What to produce:
Give the records again exactly. Pictures do not belong in the copy.

↓↓↓

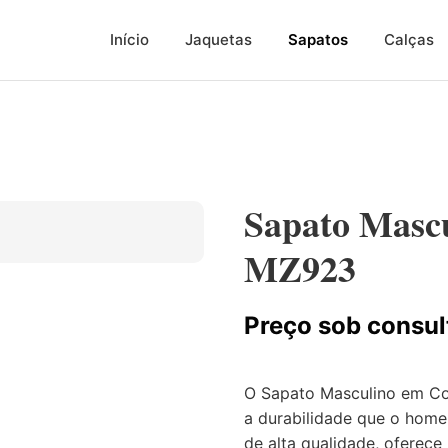
Início
Jaquetas
Sapatos
Calças
Sapato Masc
MZ923
Preço sob consul
O Sapato Masculino em Co
a durabilidade que o hom
de alta qualidade, oferece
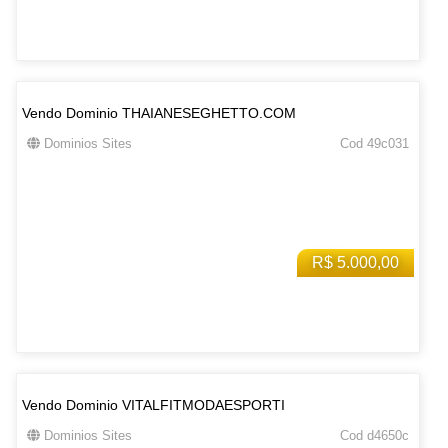
Vendo Dominio THAIANESEGHETTO.COM
Dominios Sites
Cod 49c031
R$ 5.000,00
Vendo Dominio VITALFITMODAESPORTI
Dominios Sites
Cod d4650c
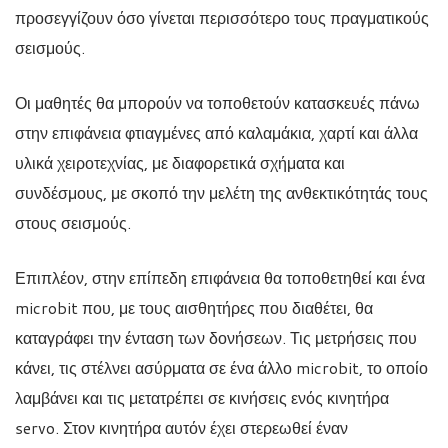
προσεγγίζουν όσο γίνεται περισσότερο τους πραγματικούς
σεισμούς.
Οι μαθητές θα μπορούν να τοποθετούν κατασκευές πάνω
στην επιφάνεια φτιαγμένες από καλαμάκια, χαρτί και άλλα
υλικά χειροτεχνίας, με διαφορετικά σχήματα και
συνδέσμους, με σκοπό την μελέτη της ανθεκτικότητάς τους
στους σεισμούς.
Επιπλέον, στην επίπεδη επιφάνεια θα τοποθετηθεί και ένα
microbit που, με τους αισθητήρες που διαθέτει, θα
καταγράφει την ένταση των δονήσεων. Τις μετρήσεις που
κάνει, τις στέλνει ασύρματα σε ένα άλλο microbit, το οποίο
λαμβάνει και τις μετατρέπει σε κινήσεις ενός κινητήρα
servo. Στον κινητήρα αυτόν έχει στερεωθεί έναν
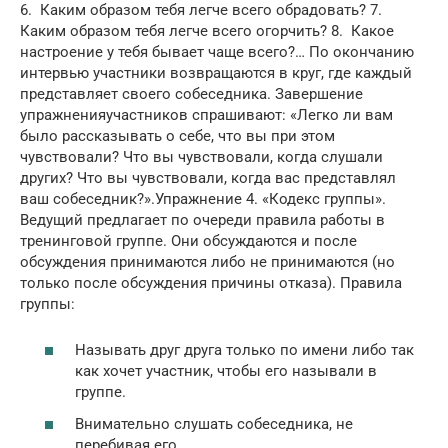
6. Каким образом тебя легче всего обрадовать? 7.
Каким образом тебя легче всего огорчить? 8. Какое
настроение у тебя бывает чаще всего?… По окончанию
интервью участники возвращаются в круг, где каждый
представляет своего собеседника. Завершение
упражненияучастников спрашивают: «Легко ли вам
было рассказывать о себе, что вы при этом
чувствовали? Что вы чувствовали, когда слушали
других? Что вы чувствовали, когда вас представлял
ваш собеседник?».Упражнение 4. «Кодекс группы».
Ведущий предлагает по очереди правила работы в
тренинговой группе. Они обсуждаются и после
обсуждения принимаются либо не принимаются (но
только после обсуждения причины отказа). Правила
группы:
Называть друг друга только по имени либо так
как хочет участник, чтобы его называли в
группе.
Внимательно слушать собеседника, не
перебивая его.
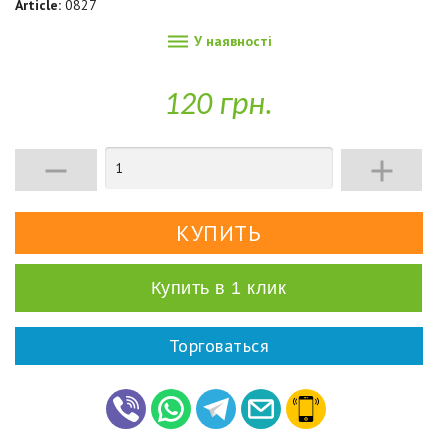
Article:
0827

У наявності
120 грн.


Купить в 1 клик
Торговаться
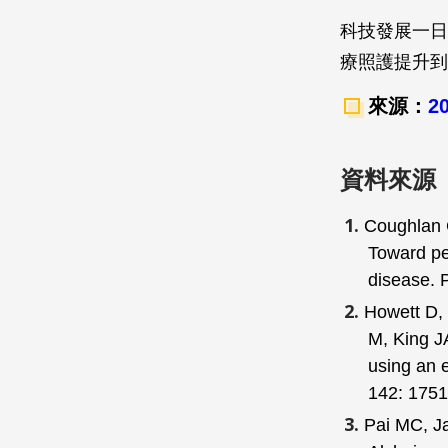
科技發展一日
療照護提升到
來源：
2
資料來源
Coughlan 
Toward per
disease.
Howett D,
M, King JA
using an e
142: 1751
Pai MC, Ja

↑↑↑

Answer space:
Início
Jaquetas
Sapatos
Calças
Sapato Masc
MZ923
Preço sob consul
O Sapato Masculino em Co
a durabilidade que o hom
de alta qualidade, oferece
Vendo Dominio THAIANESEGHETTO.COM
Dominios Sites
Cod 49c031
R$ 5.000,00
Vendo Dominio VITALFITMODAESPORTI
Dominios Sites
Cod d4650c
προσεγγίζουν όσο γίνεται περισσότερο τους πραγματικούς
σεισμούς.
Οι μαθητές θα μπορούν να τοποθετούν κατασκευές πάνω
στην επιφάνεια φτιαγμένες από καλαμάκια, χαρτί και άλλα
υλικά χειροτεχνίας, με διαφορετικά σχήματα και
συνδέσμους, με σκοπό την μελέτη της ανθεκτικότητάς τους
στους σεισμούς.
Επιπλέον, στην επίπεδη επιφάνεια θα τοποθετηθεί και ένα
microbit που, με τους αισθητήρες που διαθέτει, θα
καταγράφει την ένταση των δονήσεων. Τις μετρήσεις που
κάνει, τις στέλνει ασύρματα σε ένα άλλο microbit, το οποίο
λαμβάνει και τις μετατρέπει σε κινήσεις ενός κινητήρα
servo. Στον κινητήρα αυτόν έχει στερεωθεί έναν
6. Каким образом тебя легче всего обрадовать? 7.
Каким образом тебя легче всего огорчить? 8. Какое
настроение у тебя бывает чаще всего?… По окончанию
интервью участники возвращаются в круг, где каждый
представляет своего собеседника. Завершение
упражненияучастников спрашивают: «Легко ли вам
было рассказывать о себе, что вы при этом
чувствовали? Что вы чувствовали, когда слушали
других? Что вы чувствовали, когда вас представлял
ваш собеседник?».Упражнение 4. «Кодекс группы».
Ведущий предлагает по очереди правила работы в
тренинговой группе. Они обсуждаются и после
обсуждения принимаются либо не принимаются (но
только после обсуждения причины отказа). Правила
группы:
Называть друг друга только по имени либо так
как хочет участник, чтобы его называли в
группе.
Внимательно слушать собеседника, не
перебивая его.
Article:
0827

У наявності
120 грн.


Купить в 1 клик
Торговаться
科技發展一日
療照護提升到
來源：
2
資料來源
Coughlan 
Toward per
disease.
Howett D,
M, King JA
using an e
142: 1751
Pai MC, Ja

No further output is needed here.